Task:
Copy out every entry that follows, without a single picture.

Document understanding data
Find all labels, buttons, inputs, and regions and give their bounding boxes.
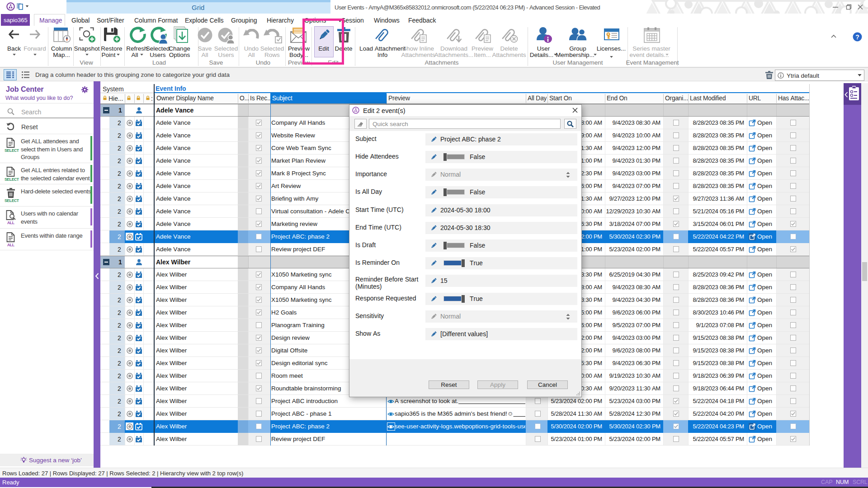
svg-text:?: ?: [855, 33, 859, 41]
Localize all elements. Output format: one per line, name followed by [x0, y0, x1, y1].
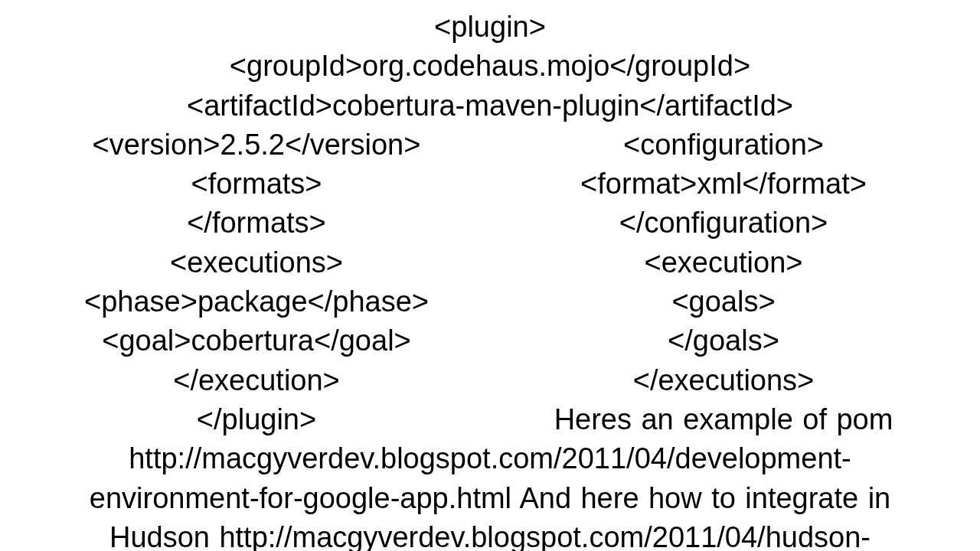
xml-fragment: </configuration>: [490, 204, 957, 243]
xml-line-pair: </formats> </configuration>: [23, 204, 957, 243]
xml-fragment: <configuration>: [490, 126, 957, 165]
xml-fragment: <version>2.5.2</version>: [23, 126, 490, 165]
xml-fragment: <formats>: [23, 165, 490, 204]
xml-fragment: </formats>: [23, 204, 490, 243]
xml-line-pair: <goal>cobertura</goal> </goals>: [23, 321, 957, 360]
xml-line-pair: <version>2.5.2</version> <configuration>: [23, 126, 957, 165]
xml-line: <groupId>org.codehaus.mojo</groupId>: [23, 47, 957, 86]
document-body: <plugin> <groupId>org.codehaus.mojo</gro…: [0, 0, 980, 551]
text-line: environment-for-google-app.html And here…: [23, 479, 957, 518]
xml-fragment: <format>xml</format>: [490, 165, 957, 204]
xml-line: <artifactId>cobertura-maven-plugin</arti…: [23, 86, 957, 126]
xml-fragment: </plugin>: [23, 400, 490, 439]
xml-fragment: </execution>: [23, 361, 490, 400]
xml-fragment: <execution>: [490, 243, 957, 282]
xml-fragment: <executions>: [23, 243, 490, 282]
xml-fragment: <goals>: [490, 282, 957, 321]
url-line: Hudson http://macgyverdev.blogspot.com/2…: [23, 518, 957, 551]
xml-line: <plugin>: [23, 8, 957, 47]
xml-fragment: <goal>cobertura</goal>: [23, 321, 490, 360]
xml-line-pair: <phase>package</phase> <goals>: [23, 282, 957, 321]
xml-fragment: <phase>package</phase>: [23, 282, 490, 321]
url-line: http://macgyverdev.blogspot.com/2011/04/…: [23, 439, 957, 478]
xml-fragment: </executions>: [490, 361, 957, 400]
xml-line-pair: </execution> </executions>: [23, 361, 957, 400]
xml-line-pair: <executions> <execution>: [23, 243, 957, 282]
text-fragment: Heres an example of pom: [490, 400, 957, 439]
xml-fragment: </goals>: [490, 321, 957, 360]
xml-line-pair: </plugin> Heres an example of pom: [23, 400, 957, 439]
xml-line-pair: <formats> <format>xml</format>: [23, 165, 957, 204]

Final answer:
Find all labels, buttons, inputs, and regions and give their bounding boxes.
svg-text:?: ?: [855, 33, 859, 41]
Localize all elements. Output format: one per line, name followed by [x0, y0, x1, y1].
xml-fragment: </configuration>: [490, 204, 957, 243]
xml-line-pair: </formats> </configuration>: [23, 204, 957, 243]
xml-fragment: <configuration>: [490, 126, 957, 165]
xml-fragment: <version>2.5.2</version>: [23, 126, 490, 165]
xml-fragment: <formats>: [23, 165, 490, 204]
xml-fragment: </formats>: [23, 204, 490, 243]
xml-line-pair: <goal>cobertura</goal> </goals>: [23, 321, 957, 360]
xml-line-pair: <version>2.5.2</version> <configuration>: [23, 126, 957, 165]
xml-line: <groupId>org.codehaus.mojo</groupId>: [23, 47, 957, 86]
document-body: <plugin> <groupId>org.codehaus.mojo</gro…: [0, 0, 980, 551]
text-line: environment-for-google-app.html And here…: [23, 479, 957, 518]
xml-fragment: <format>xml</format>: [490, 165, 957, 204]
xml-line: <artifactId>cobertura-maven-plugin</arti…: [23, 86, 957, 126]
xml-fragment: </plugin>: [23, 400, 490, 439]
xml-fragment: </execution>: [23, 361, 490, 400]
xml-fragment: <execution>: [490, 243, 957, 282]
xml-fragment: <executions>: [23, 243, 490, 282]
xml-fragment: <goals>: [490, 282, 957, 321]
url-line: Hudson http://macgyverdev.blogspot.com/2…: [23, 518, 957, 551]
xml-line: <plugin>: [23, 8, 957, 47]
xml-fragment: <goal>cobertura</goal>: [23, 321, 490, 360]
xml-line-pair: <phase>package</phase> <goals>: [23, 282, 957, 321]
xml-fragment: <phase>package</phase>: [23, 282, 490, 321]
url-line: http://macgyverdev.blogspot.com/2011/04/…: [23, 439, 957, 478]
xml-fragment: </executions>: [490, 361, 957, 400]
xml-line-pair: </execution> </executions>: [23, 361, 957, 400]
xml-line-pair: <executions> <execution>: [23, 243, 957, 282]
text-fragment: Heres an example of pom: [490, 400, 957, 439]
xml-fragment: </goals>: [490, 321, 957, 360]
xml-line-pair: </plugin> Heres an example of pom: [23, 400, 957, 439]
xml-line-pair: <formats> <format>xml</format>: [23, 165, 957, 204]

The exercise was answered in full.